** Entries supplied follows **
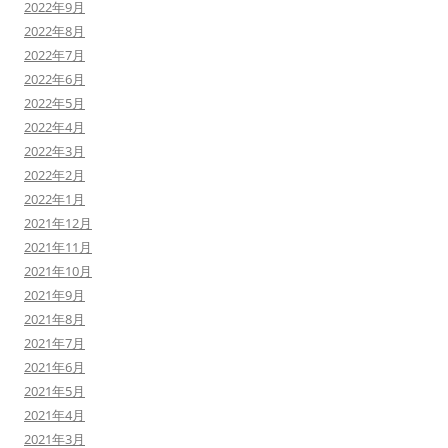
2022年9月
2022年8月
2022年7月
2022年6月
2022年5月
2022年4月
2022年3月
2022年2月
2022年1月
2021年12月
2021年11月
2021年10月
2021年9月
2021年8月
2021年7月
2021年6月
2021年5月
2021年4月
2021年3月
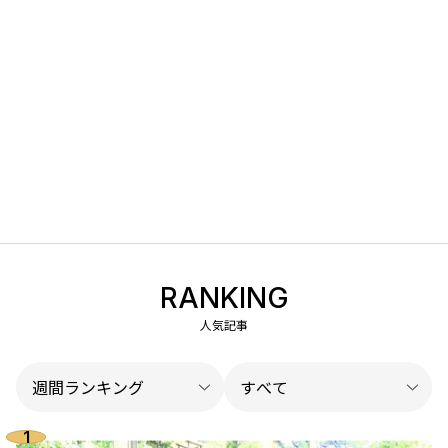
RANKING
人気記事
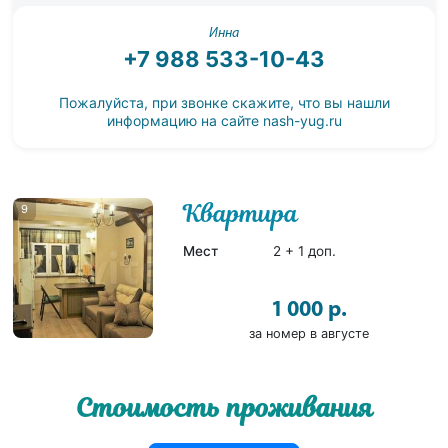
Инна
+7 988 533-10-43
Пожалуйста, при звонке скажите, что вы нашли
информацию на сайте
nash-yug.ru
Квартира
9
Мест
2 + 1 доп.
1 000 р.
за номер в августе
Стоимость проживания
** End of Entries supplied **
** Entries supplied follows **
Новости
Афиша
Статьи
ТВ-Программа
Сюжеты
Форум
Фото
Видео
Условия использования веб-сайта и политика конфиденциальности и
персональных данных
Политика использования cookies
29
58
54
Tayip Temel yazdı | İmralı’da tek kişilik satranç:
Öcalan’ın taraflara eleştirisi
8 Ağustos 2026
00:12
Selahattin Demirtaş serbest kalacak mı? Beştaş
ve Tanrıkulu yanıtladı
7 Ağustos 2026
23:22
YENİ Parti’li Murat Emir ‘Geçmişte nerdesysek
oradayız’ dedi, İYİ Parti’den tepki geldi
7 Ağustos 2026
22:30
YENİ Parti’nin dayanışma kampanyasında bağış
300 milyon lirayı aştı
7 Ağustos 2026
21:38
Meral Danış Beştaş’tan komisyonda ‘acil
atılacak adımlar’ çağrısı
** End of Entries supplied **
** Entries supplied follows **
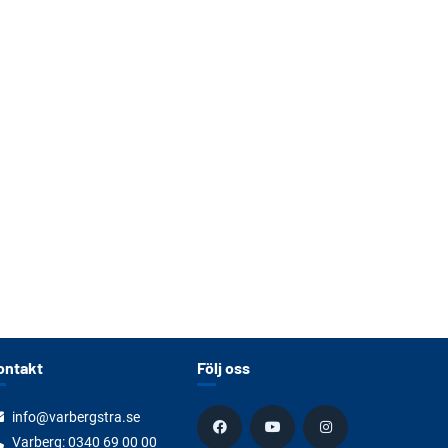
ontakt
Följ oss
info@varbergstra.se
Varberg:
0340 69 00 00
** End of Entries supplied **
Task statement: Show all lines above holding the word "Beştaş".

Exercise answer:
Selahattin Demirtaş serbest kalacak mı? Beştaş
Meral Danış Beştaş’tan komisyonda ‘acil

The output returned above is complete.